ForwardDiff2.jl
ForwardDiff2.jl copied to clipboard
Unexplained allocations
(in #3)
A rather scathing benchmark:
julia> using ForwardDiff2: dualrun
julia> @btime rand()
3.199 ns (0 allocations: 0 bytes)
0.8383875026881109
julia> @btime dualrun(()->rand())
930.333 ns (5 allocations: 112 bytes)
0.7136361983030461
So I tried to track allocations for
julia> foo() = for i=1:10^6; dualrun(()->rand()); end
Which gave me:
- @inline function overdub(ctx::TaggedCtx{T}, f, args...) where {T}
287281248 if length(args) > 4
- return Cassette.recurse(ctx, f, args...)
- end
- # find the position of the dual number with the highest
- # precedence (dominant) tag
23520864 idx = find_dual(Tag{T}, args...)
0 if idx === 0
- # none of the arguments are dual
70562592 Cassette.recurse(ctx, f, args...)
- else
The file containing find_dual itself shows no allocations. There are in fact no allocations anywhere else within ForwardDiff2.
@oxinabox any help?
I am on holidays.
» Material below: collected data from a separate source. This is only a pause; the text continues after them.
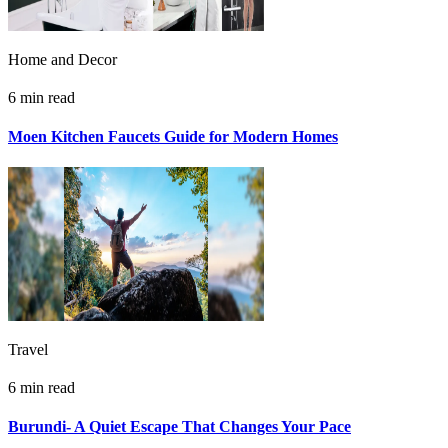
Home and Decor
6 min read
Moen Kitchen Faucets Guide for Modern Homes
Travel
6 min read
Burundi- A Quiet Escape That Changes Your Pace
Poke me in a 3+ days
3+ days @oxinabox 😆
@inline function overdub(ctx::TaggedCtx{T}, f, arg1, arg2, arg3, arg4, arg5, args...) where {T}
return Cassette.recurse(ctx, args)
end
@inline function overdub(ctx::TaggedCtx{T}, f, args) where {T}
# find the position of the dual number with the highest
# precedence (dominant) tag
idx = find_dual(Tag{T}, args...)
if idx === 0
# none of the arguments are dual
Cassette.recurse(ctx, f, args...)
else
...
end
end
Or (since recursing is the default):
for nargs in 1:4
arg_names = ntuple(n->Symbol(:arg, n), nargs)
@eval @inline function overdub(ctx::TaggedCtx{T}, f, $(arg_names...)) where {T}
# find the position of the dual number with the highest
# precedence (dominant) tag
idx = find_dual(Tag{T}, $(arg_names...))
if idx === 0
# none of the arguments are dual
Cassette.recurse(ctx, f, $(arg_names...))
else
...
end
end
end
Which will remove the runtime splatting entirely
@YingboMa was this solved?
It hasn't been solved yet, but there is an improvement.
julia> using ForwardDiff2: dualrun
julia> using BenchmarkTools
julia> @btime dualrun(()->rand())
453.505 ns (1 allocation: 32 bytes)
0.6022948398960193